Office of Thrift Supervision June 30, 2009 – Federal Register Recent Federal Regulation Documents

Risk-Based Capital Guidelines; Capital Adequacy Guidelines; Capital Maintenance; Capital-Residential Mortgage Loans Modified Pursuant to the Making Home Affordable Program
Document Number: E9-15507
Type: Rule
Date: 2009-06-30
Agency: Federal Deposit Insurance Corporation, Agencies and Commissions, Federal Reserve System, Office of the Comptroller of the Currency, Department of Treasury, Department of the Treasury, Office of Thrift Supervision, Comptroller of the Currency
To support and facilitate the timely implementation and acceptance of the Making Home Affordable Program (Program) announced by the U.S. Department of the Treasury (Treasury) and to promote the stability of banks, savings associations, bank holding companies (collectively, banking organizations) and the financial system, the Office of the Comptroller of the Currency (OCC), Board of Governors of the Federal Reserve System (Board), Federal Deposit Insurance Corporation (FDIC), and the Office of Thrift Supervision (OTS) (collectively, the agencies) have adopted this interim final rule (interim final rule or rule). The rule provides that mortgage loans modified under the Program will retain the risk weight assigned to the loan prior to the modification, so long as the loan continues to meet other applicable prudential criteria.

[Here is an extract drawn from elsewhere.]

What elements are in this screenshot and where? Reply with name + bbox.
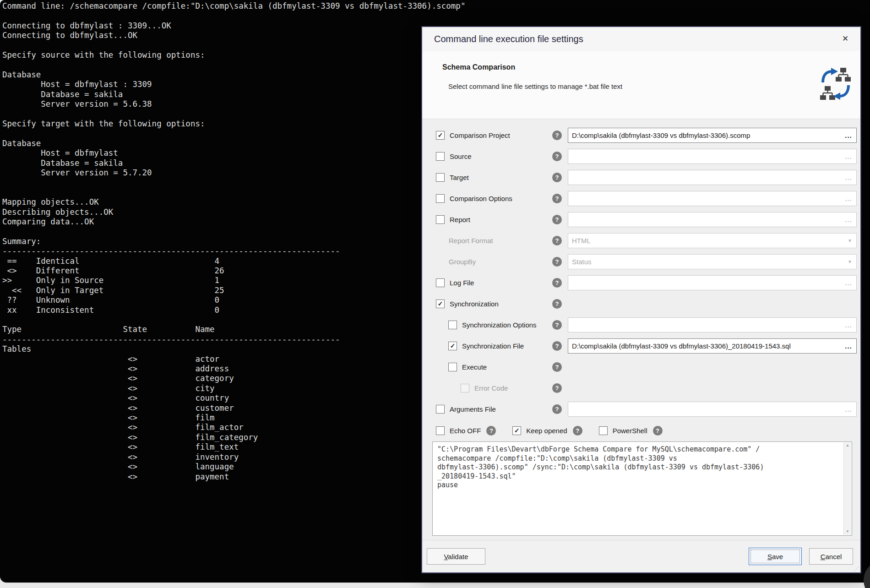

Community Reinvestment Act Regulations
Document Number: E9-15204
Type: Proposed Rule
Date: 2009-06-30
Agency: Federal Deposit Insurance Corporation, Agencies and Commissions, Federal Reserve System, Office of the Comptroller of the Currency, Department of Treasury, Department of the Treasury, Office of Thrift Supervision, Comptroller of the Currency
The OCC, the Board, the FDIC, and the OTS (collectively, ``the Agencies'') are issuing this notice of proposed rulemaking that would revise our rules implementing the Community Reinvestment Act (CRA). The proposed rule would incorporate into our rules recently adopted statutory language that requires the Agencies, when assessing an institution's record of meeting community credit needs, to consider, as a factor, low-cost education loans provided by the financial institution to low-income borrowers. The proposal also would incorporate into our rules statutory language that allows the Agencies, when assessing an institution's record, to consider as a factor capital investment, loan participation, and other ventures undertaken by nonminority-owned and nonwomen-owned financial institutions in cooperation with minority- and women-owned financial institutions and low-income credit unions.